Metric Space Magnitude for Evaluating the Diversity of Latent Representations
Katharina Limbeck, Rayna Andreeva, Rik Sarkar, Bastian Rieck
TL;DR
This work addresses the challenge of evaluating intrinsic diversity of latent representations without relying on ground-truth distributions. It introduces metric-space magnitude and its multi-scale variants MagArea and MagDiff to produce robust, scale-aware diversity summaries across text, image, and graph embeddings. The authors establish axiomatic advantages, provide efficient computational strategies (notably via Cholesky factorization), and validate the approach with extensive experiments showing superior performance over traditional diversity metrics and reliable mode-collapse/dropping detection. The results suggest magnitude-based diversity offers a principled, scalable tool for model evaluation and comparison in representation learning, with practical implications for debugging and regularization in generative and embedding-based systems.
Abstract
The magnitude of a metric space is a novel invariant that provides a measure of the 'effective size' of a space across multiple scales, while also capturing numerous geometrical properties, such as curvature, density, or entropy. We develop a family of magnitude-based measures of the intrinsic diversity of latent representations, formalising a novel notion of dissimilarity between magnitude functions of finite metric spaces.
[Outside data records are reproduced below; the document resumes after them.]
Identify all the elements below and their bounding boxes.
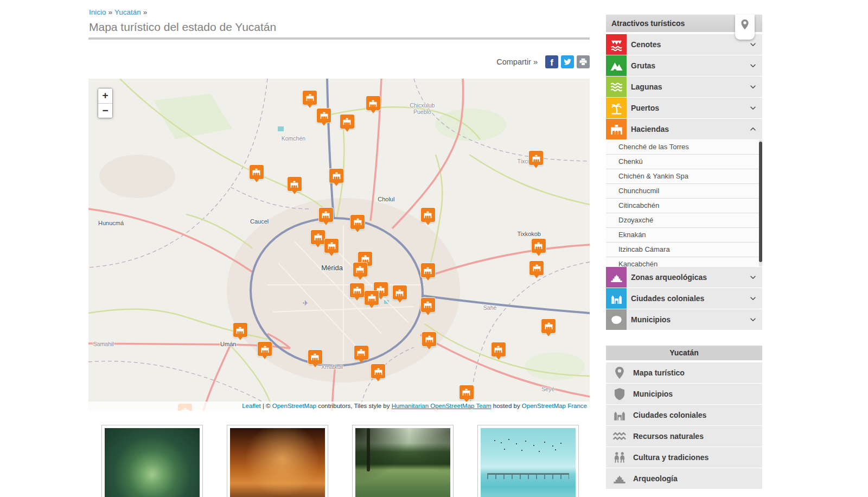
hacienda-map-marker[interactable] — [393, 285, 407, 300]
category-icon — [606, 309, 627, 330]
hacienda-map-marker[interactable] — [529, 151, 543, 165]
osm-france-link[interactable]: OpenStreetMap France — [522, 403, 587, 409]
menu-item[interactable]: Municipios — [606, 384, 762, 404]
category-icon — [606, 267, 627, 288]
hacienda-icon — [423, 266, 432, 275]
hacienda-map-marker[interactable] — [365, 291, 379, 305]
chevron-down-icon — [749, 41, 757, 48]
hacienda-list-item[interactable]: Itzincab Cámara — [606, 243, 762, 257]
thumbnail-laguna[interactable] — [352, 425, 454, 497]
hacienda-list-item[interactable]: Dzoyaxché — [606, 213, 762, 228]
facebook-share-icon[interactable]: f — [545, 55, 558, 68]
category-row[interactable]: Zonas arqueológicas — [606, 267, 762, 288]
map-place-label: Xmatkuil — [321, 364, 343, 370]
hacienda-map-marker[interactable] — [541, 319, 556, 333]
hacienda-map-marker[interactable] — [250, 165, 264, 179]
hacienda-map-marker[interactable] — [354, 346, 368, 360]
category-label: Puertos — [631, 104, 659, 112]
thumbnail-playa[interactable] — [477, 425, 579, 497]
twitter-share-icon[interactable] — [561, 55, 574, 68]
hacienda-map-marker[interactable] — [422, 332, 436, 346]
hacienda-map-marker[interactable] — [421, 298, 435, 312]
breadcrumb-separator: » — [143, 8, 148, 16]
hacienda-map-marker[interactable] — [340, 114, 354, 129]
leaflet-link[interactable]: Leaflet — [242, 403, 261, 409]
hacienda-map-marker[interactable] — [353, 263, 367, 277]
hacienda-icon — [314, 232, 323, 241]
map-place-label: Cholul — [378, 196, 394, 202]
hacienda-map-marker[interactable] — [303, 91, 317, 105]
zoom-in-button[interactable]: + — [98, 88, 112, 103]
hacienda-map-marker[interactable] — [529, 261, 544, 275]
chevron-down-icon — [749, 316, 757, 323]
hacienda-map-marker[interactable] — [371, 364, 385, 378]
hacienda-list-item[interactable]: Chichén & Yankin Spa — [606, 169, 762, 184]
print-icon[interactable] — [577, 55, 590, 68]
hacienda-list-item[interactable]: Chunchucmil — [606, 184, 762, 199]
hacienda-map-marker[interactable] — [324, 239, 339, 253]
hacienda-map-marker[interactable] — [311, 230, 325, 244]
hacienda-icon — [342, 117, 352, 126]
hacienda-map-marker[interactable] — [317, 109, 331, 123]
page: Inicio»Yucatán» Mapa turístico del estad… — [0, 0, 868, 497]
thumbnail-grutas[interactable] — [227, 425, 328, 497]
hacienda-list-item[interactable]: Chenché de las Torres — [606, 140, 762, 155]
hacienda-map-marker[interactable] — [421, 208, 435, 222]
yucatan-menu: Yucatán Mapa turístico Municipios Ciudad… — [606, 346, 762, 489]
hacienda-list-item[interactable]: Kancabchén — [606, 257, 762, 266]
openstreetmap-link[interactable]: OpenStreetMap — [272, 403, 316, 409]
map-tiles — [88, 79, 590, 411]
category-row[interactable]: Municipios — [606, 309, 762, 330]
hacienda-icon — [321, 210, 330, 219]
hacienda-map-marker[interactable] — [366, 96, 380, 110]
menu-item[interactable]: Ciudades coloniales — [606, 405, 762, 425]
menu-item[interactable]: Cultura y tradiciones — [606, 447, 762, 468]
hacienda-icon — [353, 217, 362, 226]
breadcrumb-home-link[interactable]: Inicio — [89, 8, 106, 16]
menu-item[interactable]: Arqueología — [606, 468, 762, 489]
chevron-down-icon — [749, 83, 757, 91]
hacienda-items: Chenché de las Torres Chenkú Chichén & Y… — [606, 140, 762, 266]
scrollbar-thumb[interactable] — [759, 142, 762, 262]
category-row[interactable]: Grutas — [606, 55, 762, 76]
hacienda-map-marker[interactable] — [329, 169, 343, 183]
category-icon — [606, 288, 627, 309]
category-label: Grutas — [631, 61, 655, 70]
menu-item-label: Mapa turístico — [633, 368, 685, 377]
menu-item-icon — [612, 366, 627, 380]
hacienda-list-item[interactable]: Citincabchén — [606, 199, 762, 213]
hacienda-map-marker[interactable] — [308, 350, 322, 364]
hacienda-list-item[interactable]: Chenkú — [606, 155, 762, 169]
hacienda-map-marker[interactable] — [258, 342, 272, 356]
menu-item[interactable]: Mapa turístico — [606, 362, 762, 383]
category-row[interactable]: Lagunas — [606, 77, 762, 97]
hot-team-link[interactable]: Humanitarian OpenStreetMap Team — [392, 403, 492, 409]
category-list-bottom: Zonas arqueológicas Ciudades coloniales … — [606, 267, 762, 330]
map-place-label: Sahé — [483, 304, 497, 311]
hacienda-icon — [423, 300, 432, 309]
hacienda-map-marker[interactable] — [350, 215, 365, 229]
hacienda-map-marker[interactable] — [532, 239, 546, 253]
category-row[interactable]: Ciudades coloniales — [606, 288, 762, 309]
menu-item[interactable]: Recursos naturales — [606, 426, 762, 447]
map-place-label: Mérida — [321, 263, 343, 271]
hacienda-map-marker[interactable] — [459, 385, 474, 399]
category-label: Municipios — [631, 315, 671, 324]
scrollbar-track[interactable] — [759, 140, 762, 266]
hacienda-map-marker[interactable] — [421, 263, 435, 277]
breadcrumb-region-link[interactable]: Yucatán — [114, 8, 141, 16]
grutas-photo — [230, 428, 325, 497]
category-label: Lagunas — [631, 82, 662, 91]
hacienda-map-marker[interactable] — [233, 323, 247, 337]
thumbnail-cenote[interactable] — [101, 425, 203, 497]
category-row[interactable]: Puertos — [606, 98, 762, 118]
hacienda-map-marker[interactable] — [350, 283, 364, 297]
hacienda-list-item[interactable]: Eknakán — [606, 228, 762, 243]
hacienda-map-marker[interactable] — [319, 208, 333, 222]
hacienda-map-marker[interactable] — [492, 342, 506, 356]
hacienda-map-marker[interactable] — [288, 177, 302, 191]
category-row[interactable]: Haciendas — [606, 119, 762, 139]
zoom-out-button[interactable]: − — [98, 103, 112, 118]
hacienda-icon — [367, 293, 376, 302]
map[interactable]: ✈ Komchén Chicxulub Pueblo Hunucmá Cauce… — [88, 79, 590, 411]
Our measures are provably stable under perturbations of the data, can be efficiently calculated, and enable a rigorous multi-scale characterisation and comparison of latent representations. We show their utility and superior performance across different domains and tasks, including (i) the automated estimation of diversity, (ii) the detection of mode collapse, and (iii) the evaluation of generative models for text, image, and graph data.